Among the many other changes artificial computing is raising for enterprise technologists and managers, AI also creates a new framework for thinking about older issues such as "cloud or on-prem?"
The new question is: "Which workloads justify dedicated GPU ownership, and which should be rented?"
Historically, the decision matrix was fairly simple.
But AI inference operations introduce new variables.
So the new decision-making matrix requires some understanding of when public cloud, private cloud or owned facilities provide the best economics for specific workloads.
For example, public cloud remains an optimal choice when utilization is uncertain or sporadic.
If GPU utilization is below roughly 30 percent to 40 percent, public cloud often is economically attractive.
But private cloud (enterprise-owned Infrastructure operated as a cloud) makes sense in other scenarios, such as trials or customer service operations, for reasons including customization, data control or security.

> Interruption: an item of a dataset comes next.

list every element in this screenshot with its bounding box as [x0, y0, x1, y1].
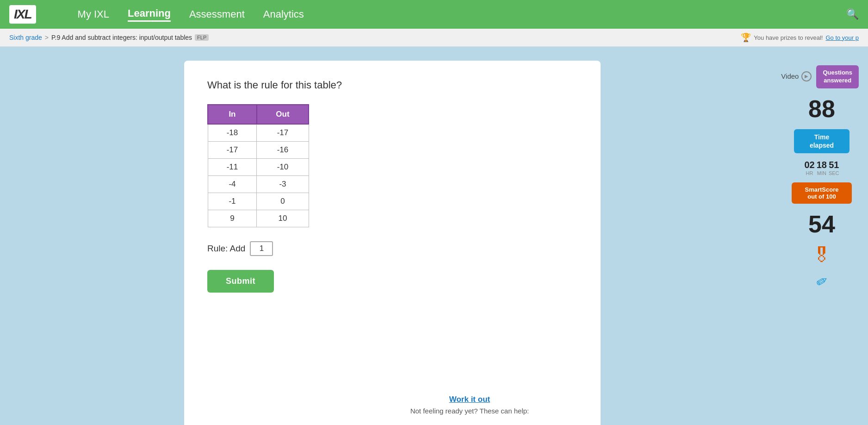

If workloads are predictable and GPU utilization exceeds roughly 50 percent to 60 percent, private infrastructure often becomes economically superior.
Owned facilities will make most sense for hyperscalers such as Amazon Web Services, Microsoft Azure, Google Cloud, large AI labs, major telecom operators, or very-large enterprises.
As often happens with computing technology, no single solution is right for every use case. For most large enterprises, the most-likely long-term architecture for large enterprises will often use public cloud, sometimes private cloud or owned facilities in some instances.
No solution will always be the best.
Pilots and training will normally be best suited for public cloud platforms. Proprietary models, regulated workloads or internal inference will be suited to private cloud.
Consumer-facing workload spikes are likely suited to use of public cloud, with high-volume inference likely an option for high-volume, sustained inference operations.